Over Imagining Our Capabilities

For some time I had been followed a fellow who is doing a rather extensive gunsmithing theory course (online, dvds, books and exams).

It has been interesting watching as he pumped himself up how when he is done with the program, he will be a “gunsmith.”

Not very certain he has much, if any, experience in the hands-on skill levels specific to gunsmithing, though to his credit he is tool savvy though it may be in an academic sort of way.

He doesn’t seem to realize that gunsmithing is all about the hands on performing the tasks of the trade to trade level proficiency, and doesn’t dwell on book learning except as the basis for practical skill development.

I also know someone who sat their Technician, General and Extra exams in a single session, but literally doesn’t seem to know how to get on the air or actually know very much about electronics.

During the pandemic I had this idea that since my usual music groups went on hiatus, and playing saxophone by yourself is somewhat a bore, that I would try some other musical pursuits. So my old dulcimer came out and another one was added with books, I bought a Roland Aerophone and got that all set up, and I bought a couple Hurdy-Gurdies.

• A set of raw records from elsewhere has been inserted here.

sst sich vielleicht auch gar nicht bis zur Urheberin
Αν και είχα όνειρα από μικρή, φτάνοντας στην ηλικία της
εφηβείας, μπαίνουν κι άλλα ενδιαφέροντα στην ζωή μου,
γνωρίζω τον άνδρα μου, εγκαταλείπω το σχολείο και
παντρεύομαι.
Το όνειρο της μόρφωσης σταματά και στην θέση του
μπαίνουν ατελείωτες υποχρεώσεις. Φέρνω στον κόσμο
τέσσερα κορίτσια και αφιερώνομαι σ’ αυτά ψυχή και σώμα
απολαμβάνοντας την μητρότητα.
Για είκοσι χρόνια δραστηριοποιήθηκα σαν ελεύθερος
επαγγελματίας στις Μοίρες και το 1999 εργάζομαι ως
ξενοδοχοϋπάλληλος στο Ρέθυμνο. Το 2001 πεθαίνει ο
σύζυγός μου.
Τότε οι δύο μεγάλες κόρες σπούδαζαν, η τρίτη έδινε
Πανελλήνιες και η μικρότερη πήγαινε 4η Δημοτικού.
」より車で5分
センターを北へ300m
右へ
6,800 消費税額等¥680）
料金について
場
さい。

I also pulled out of storage my krumhorns and a suitable microphone.

Well I got the basics down on the Hurdy-Gurdy, put the dulcimers away for now, also the crumhorns got put away, and other than making some Sci-Fi grade scary noises with the Aerophone, nothing has happened there either.

All these are cases of over-imagining our capabilities, including myself dreaming that my trained skill set could be easily extended.

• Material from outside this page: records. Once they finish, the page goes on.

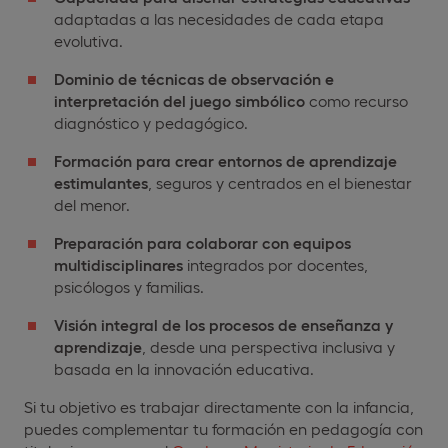
adaptadas a las necesidades de cada etapa
evolutiva.
Dominio de técnicas de observación e
interpretación del juego simbólico
como recurso
diagnóstico y pedagógico.
Formación para crear entornos de aprendizaje
estimulantes
, seguros y centrados en el bienestar
del menor.
Preparación para colaborar con equipos
multidisciplinares
integrados por docentes,
psicólogos y familias.
Visión integral de los procesos de enseñanza y
aprendizaje
, desde una perspectiva inclusiva y
basada en la innovación educativa.
Si tu objetivo es trabajar directamente con la infancia,
puedes complementar tu formación en pedagogía con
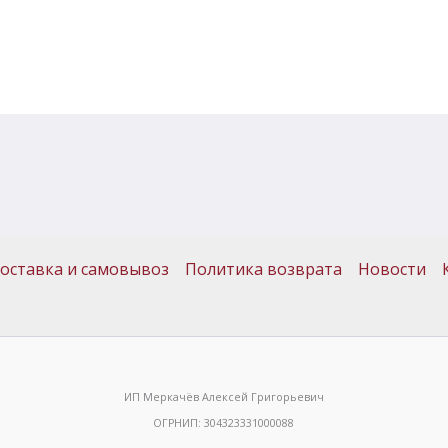
оставка и самовывоз
Политика возврата
Новости
ИП Меркачёв Алексей Григорьевич
ОГРНИП: 304323331000088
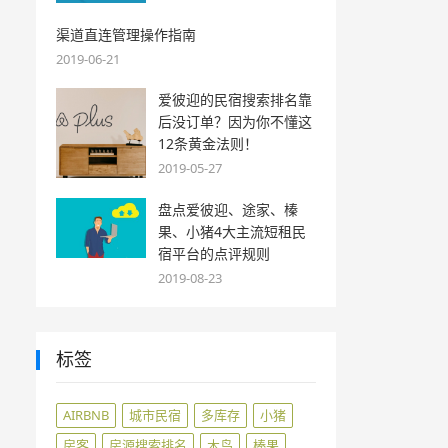
渠道直连管理操作指南
2019-06-21
爱彼迎的民宿搜索排名靠
后没订单？因为你不懂这
12条黄金法则！
2019-05-27
盘点爱彼迎、途家、榛
果、小猪4大主流短租民
宿平台的点评规则
2019-08-23
标签
AIRBNB
城市民宿
多库存
小猪
房客
房源搜索排名
木鸟
榛果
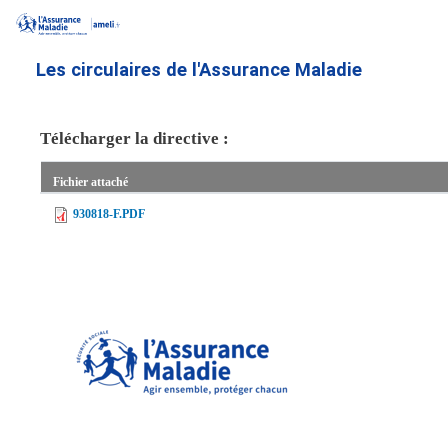
Aller
au
contenu
Les circulaires de l'Assurance Maladie
principal
Télécharger la directive :
Fichier attaché
930818-F.PDF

Professionally one runs into this daydreaming oneself into a sort of superman issue as well.

And you also run into those folks who are truly wise, and know their limits.  These are the folks who tell you that they won’t take that long shot hunting because in their practicing they learned they were not a great shot that far out.  Or the ones who at track day only drive up to their personal limit rather than the top speed of the car.  Or the ones pull off to rest travelling after their personal limit of hours, rather than pushing on that last two hours growing ever more tired and presumably less safe.

This is all food for thought, as the humility to know one’s personal limits can seem to stand in the way of learning, and the “I think I can” attitude we learned as small child.

Perhaps the real goal is finding balance between striving and knowing?